Marketers everywhere are trying to get a better grip on what their customers really want. Yet many are so overwhelmed by the deluge of user data that they simply don't know where to start.
Sometimes it helps to ask the basic questions: what are your customers doing (trends and patterns); where is your customer base active; and why are they behaving online the way they do.
Here's some insight from the CEOs of three companies (Including CMS Critic's Mike Johnston) offering unique solutions for the elusive quest to better understand your customers.
CMS Critic: Traditionally, marketers rely on web analytics, A/B testing and Voice-of-Customer tools to try to get a handle on trends and patterns in customer behavior. How do ClickTale’s heat maps and session recordings help Fortune 500 companies make sense of all that data to understand why online customers behave the way they do.
ClickTale CEO Dr. Tal Schwartz: Looking at your data, it can be clear that you have a problem with conversion rates, for example, but much less clear why. Why did so many customers abandon their shopping carts, why did they linger on one web page over another, or in the case of an online publication, why did they choose to read one article over another?

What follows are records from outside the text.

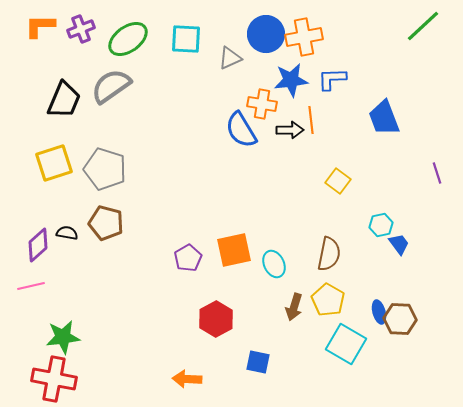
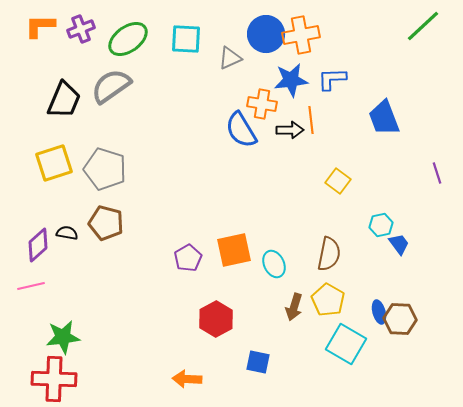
orange cross at (304, 37): moved 3 px left, 2 px up
red cross at (54, 379): rotated 9 degrees counterclockwise
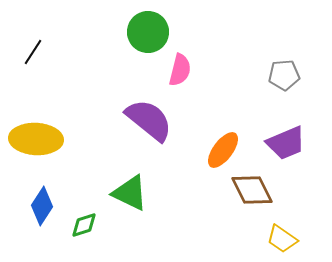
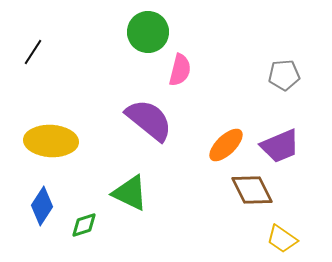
yellow ellipse: moved 15 px right, 2 px down
purple trapezoid: moved 6 px left, 3 px down
orange ellipse: moved 3 px right, 5 px up; rotated 9 degrees clockwise
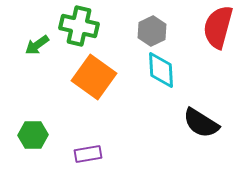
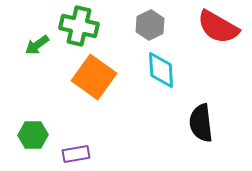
red semicircle: rotated 75 degrees counterclockwise
gray hexagon: moved 2 px left, 6 px up
black semicircle: rotated 51 degrees clockwise
purple rectangle: moved 12 px left
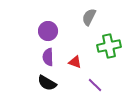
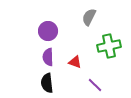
black semicircle: rotated 54 degrees clockwise
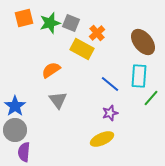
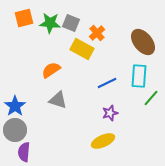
green star: rotated 20 degrees clockwise
blue line: moved 3 px left, 1 px up; rotated 66 degrees counterclockwise
gray triangle: rotated 36 degrees counterclockwise
yellow ellipse: moved 1 px right, 2 px down
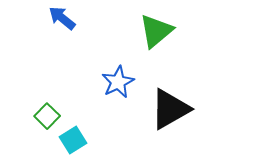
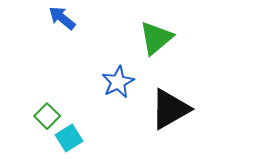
green triangle: moved 7 px down
cyan square: moved 4 px left, 2 px up
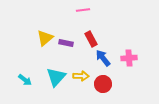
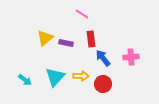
pink line: moved 1 px left, 4 px down; rotated 40 degrees clockwise
red rectangle: rotated 21 degrees clockwise
pink cross: moved 2 px right, 1 px up
cyan triangle: moved 1 px left
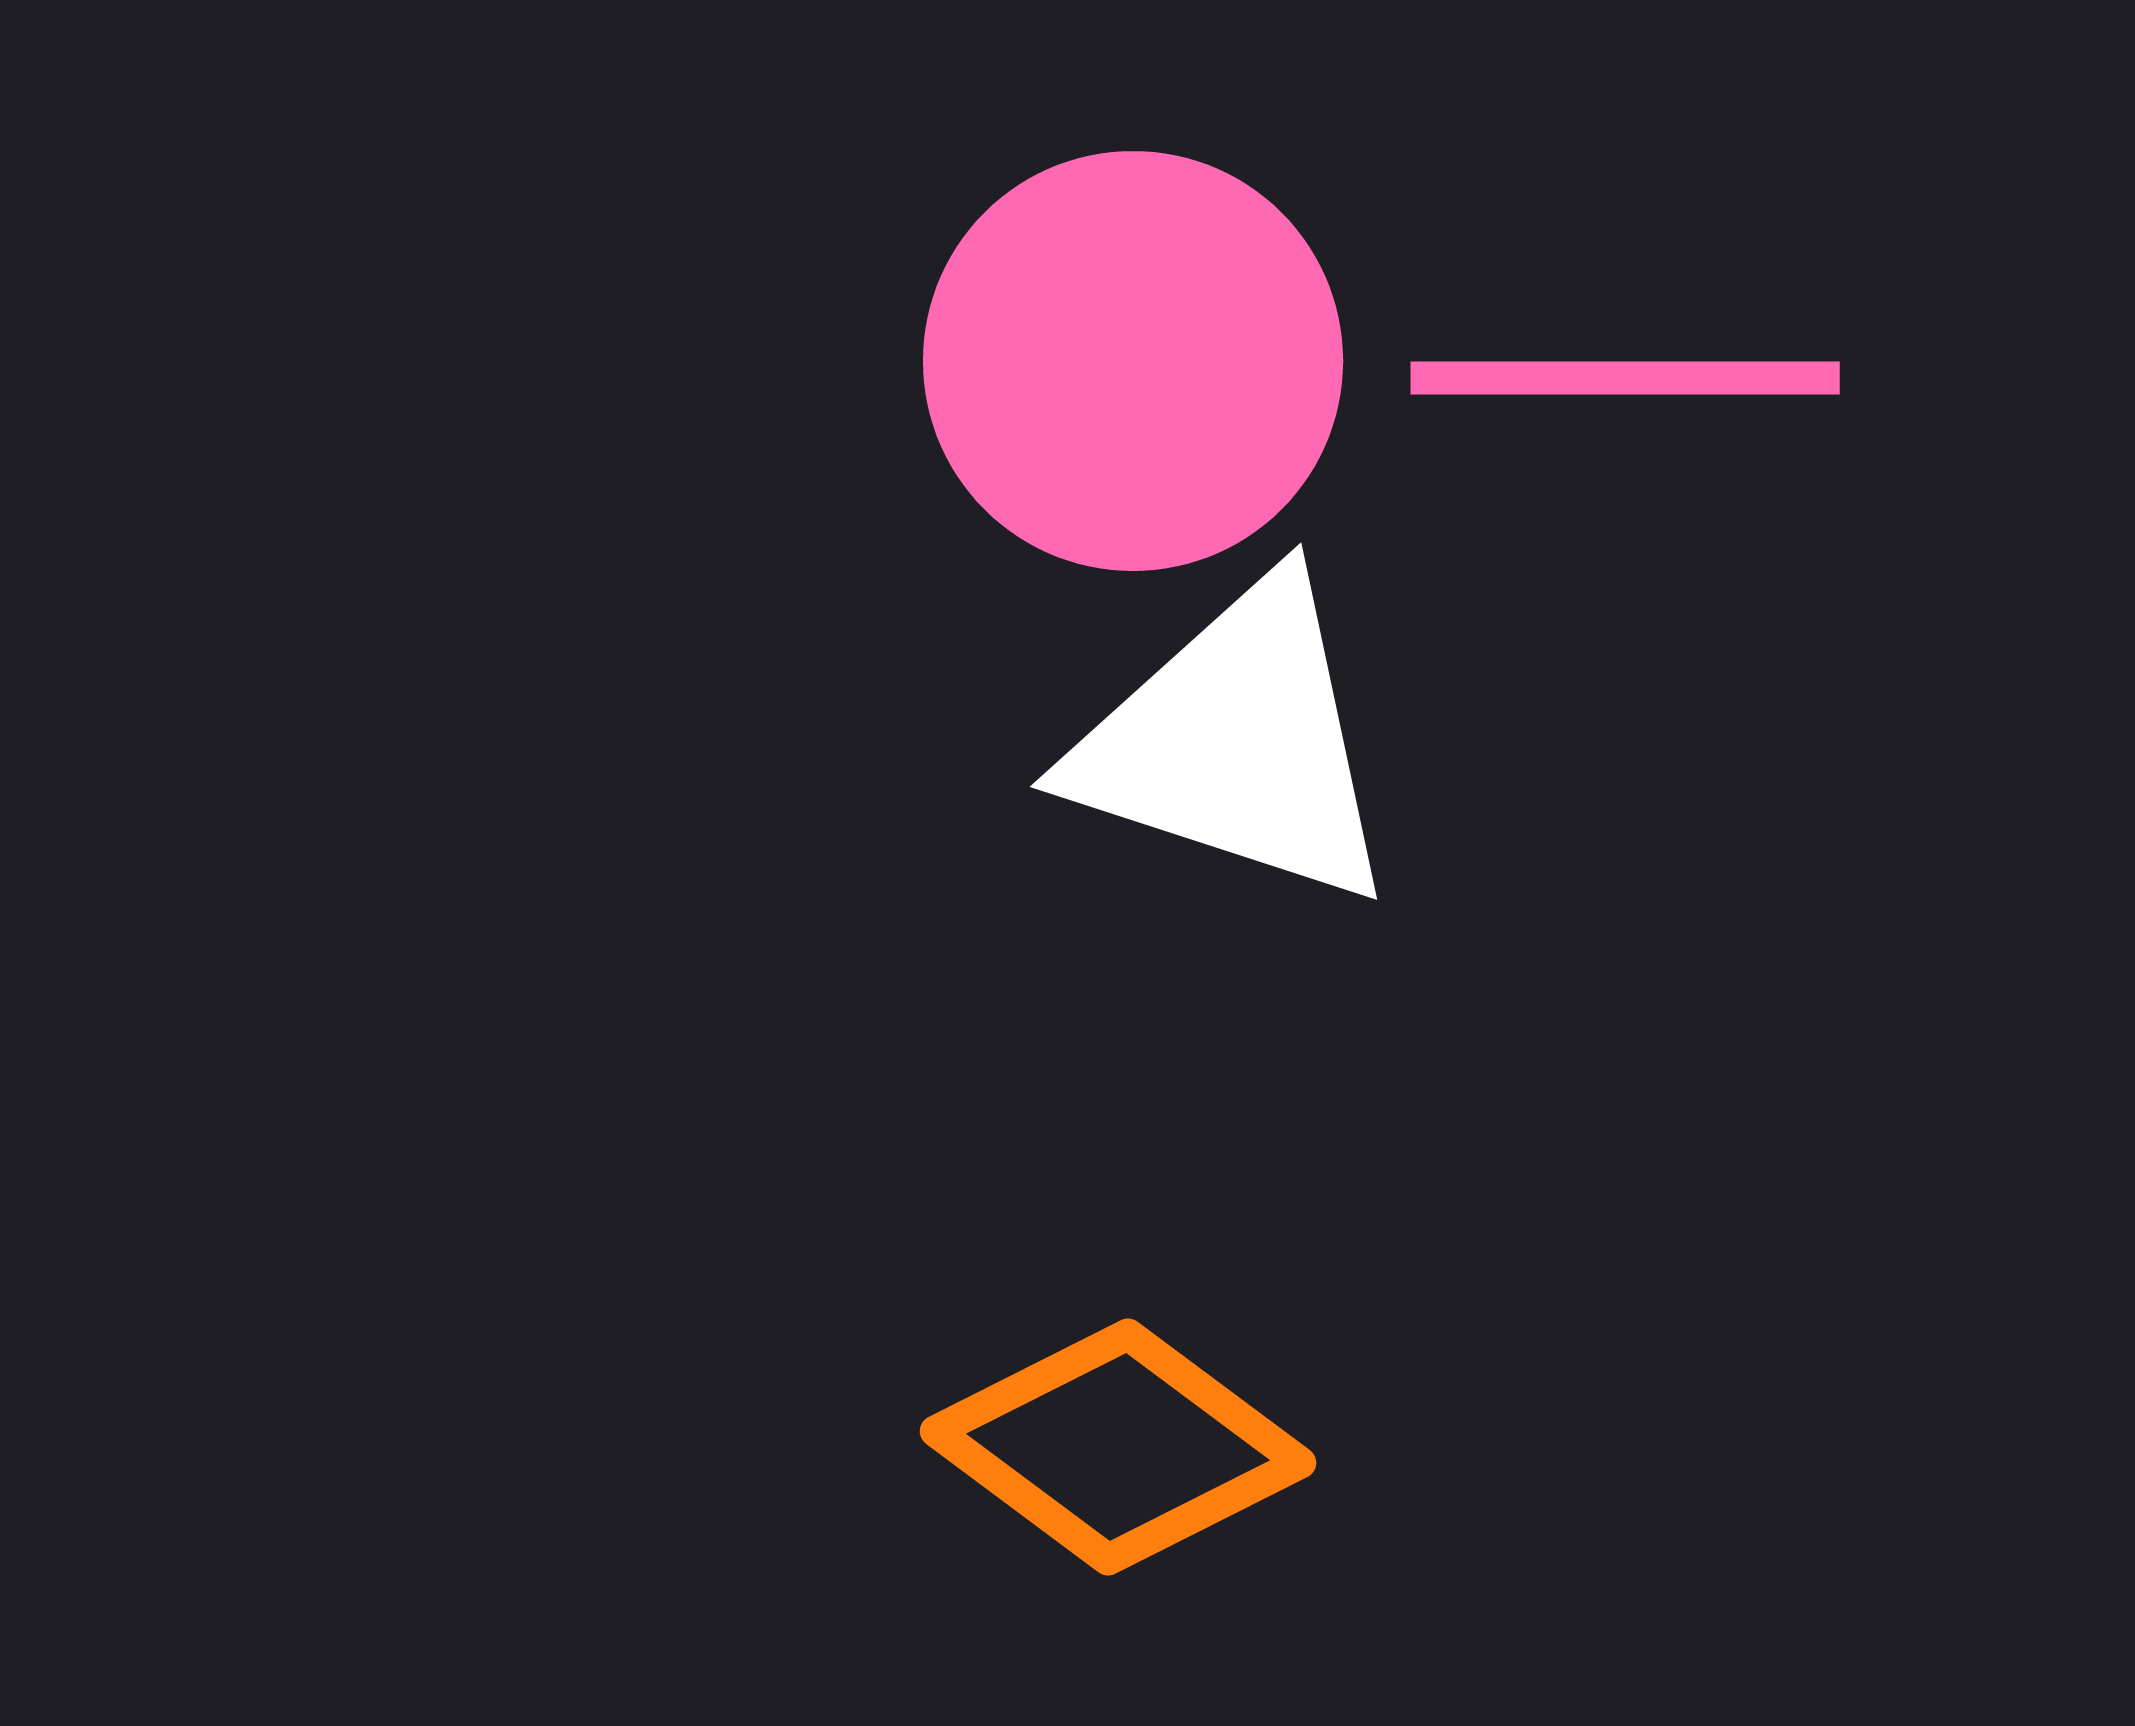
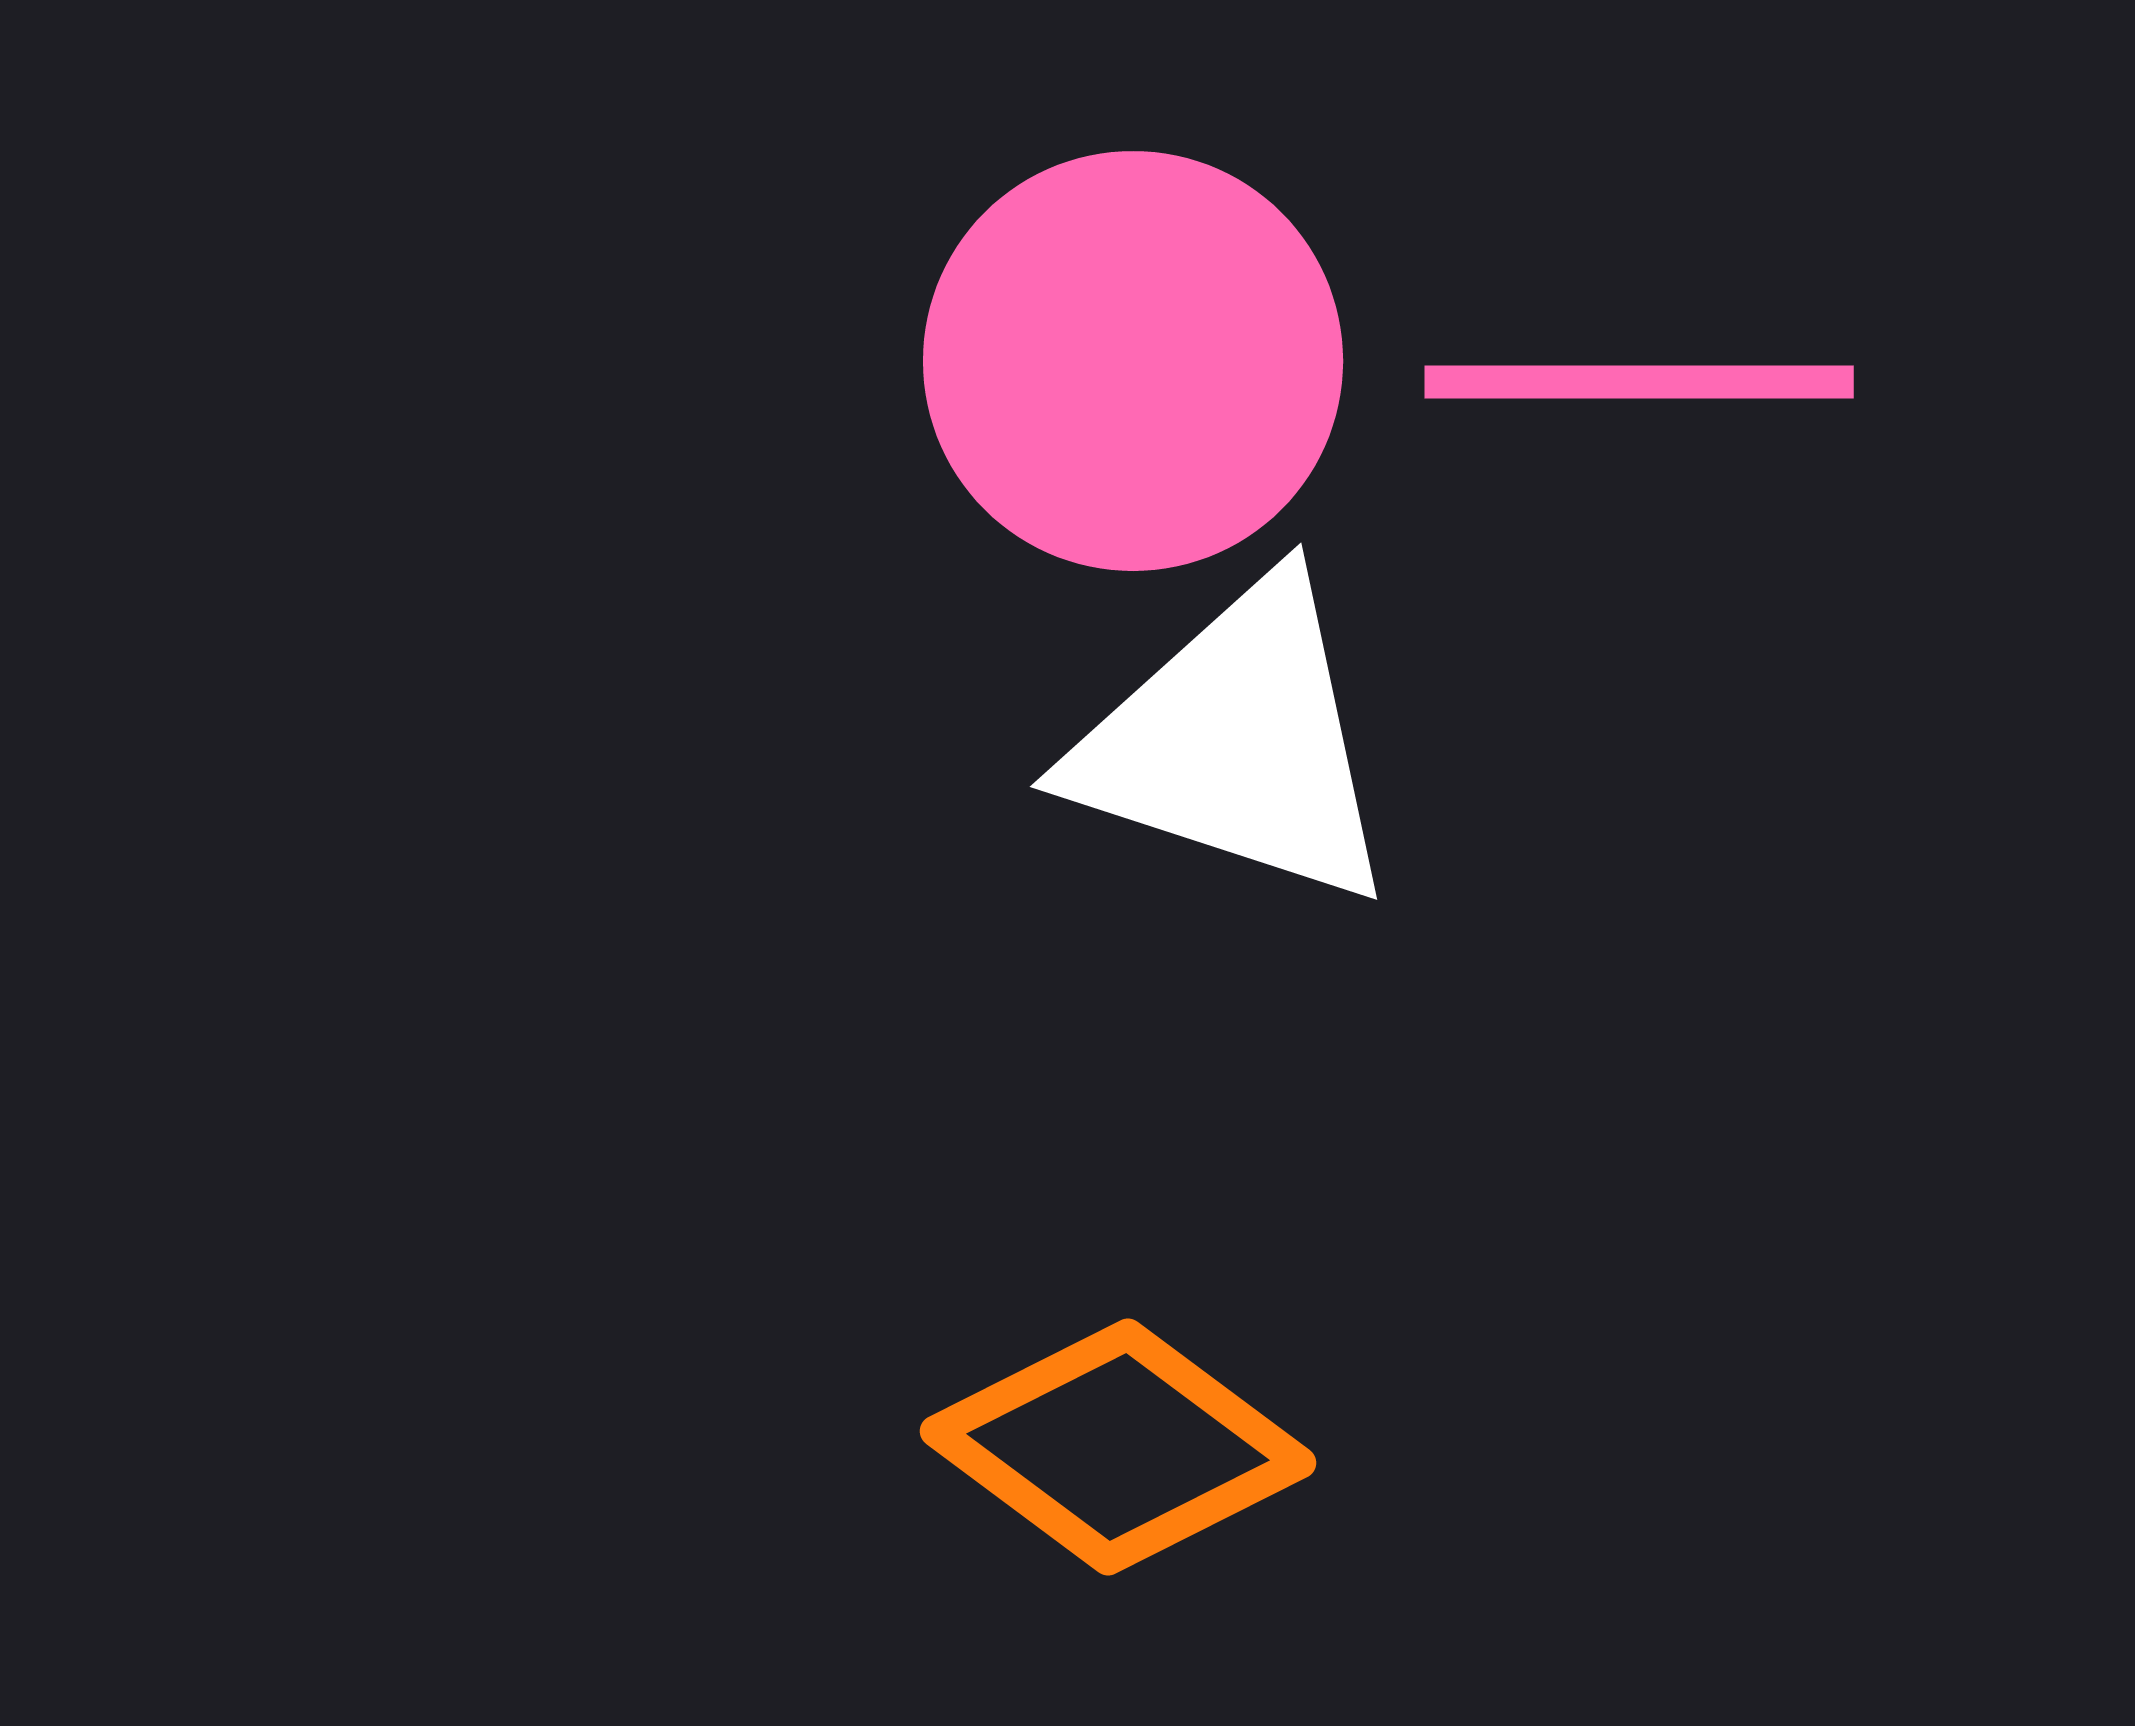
pink line: moved 14 px right, 4 px down
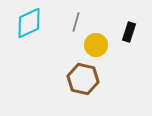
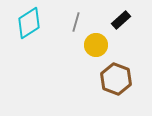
cyan diamond: rotated 8 degrees counterclockwise
black rectangle: moved 8 px left, 12 px up; rotated 30 degrees clockwise
brown hexagon: moved 33 px right; rotated 8 degrees clockwise
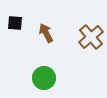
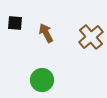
green circle: moved 2 px left, 2 px down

Web analytics, A/B testing and Voice-of-Customer tools are a great way to gather quantitative data. The next step is to understand the “why,” which is the qualitative insights to optimize digital customer experience. For example, we worked with Walmart on one case where they had introduced a very user-friendly gift finder tool timed to the holiday season.
It was a great way to help customers find what they were looking for. Yet Walmart realized soon after launching the tool that very few people were actually using it, and they couldn’t figure out why.
ClickTale’s anonymous session replays revealed what was wrong. Due to where the tool was placed on the home page, many users couldn’t see it, and you could literally see their cursors and mouses searching the site to no avail, and then giving up. Others visitors found the tool but received a JavaScript error message when they clicked on the call to action “Go” button.
With the unique insights they gained from being able to literally see their customers’ frustrations, Walmart was able to quickly fix these issues and ensure their customers encountered the smoothest experience possible. And their conversions increased as a direct result.
CMS Critic: When you gather millions of data points, you might end up with a very generic overview that doesn’t help much in determining strategy for targeted marketing campaigns. In what ways can marketers leverage wefi’s hyper-local geo-based context to map out geo-based campaigns?
Wefi CEO Zur Feldman: Whether you’re in the app business or work for a company that has a mobile app, you can get a pretty good general sense of what your data tells you about your app users on the whole. What’s more difficult is seeing hyper-local patterns and getting a sense of how your users behave within rival or complementary apps (such as how much time they spend in rival apps and how often). That has until now been a mystery.
We developed Compariscope by wefi to offer mobile app marketers unprecedented competitive intelligence so they can better address relevant messages to their consumers. It is now possible to break down the big data into smaller pools by geography so that, for instance, you can tell that your app has a strong presence on Manhattan’s Upper East Side but your competition is crushing it on the West Side. Your marketing team might then launch a targeted ad campaign on the West Side to try to gain market share. Or say you are a marketer for a travel application.
You’d be able to see what percentage of your users engage with rival or complementary apps on a daily basis. Based on this input, the product team can implement features to improve engagement or launch campaigns that interact with apps popular with your users.
By introducing a hyper local dimension, marketers provide a win for consumers who will end up with information that is useful to them and relevant to their location, as opposed to generic ads and messages.
CMS Critic: Until now, we’ve talked about the data deluge from websites and mobile applications. Marketers gather data from a multitude of sources – from Google AdWords and Analytics to Salesforce, information from a CRM, Excel files, and Zendesk. How do we break through the siloes and get a sense of patterns across the board?
Sisense CEO Amir Orad: It’s critical for web marketers to dig deep into their data in order to truly understand the impact of marketing campaigns, content performance and user site behavior. If your data lives in siloes you are only catching glimpses without understanding the full picture of your business.
But it can be a nightmare to mash together data from multiple sources. There are modern BI tools, like ours, that can hep do that simply.
For example, Sisense’s proprietary In-Chip technology allows non-techies to easily join large data sets from multiple sources and create one neat central repository. It then visualizes your big data so you can get straight to drawing insights.
One more item to keep in mind. What’s important for marketers to keep in mind is that you can only count on data analytics if it is error free and up to date. In other words, one version of the truth that’s current.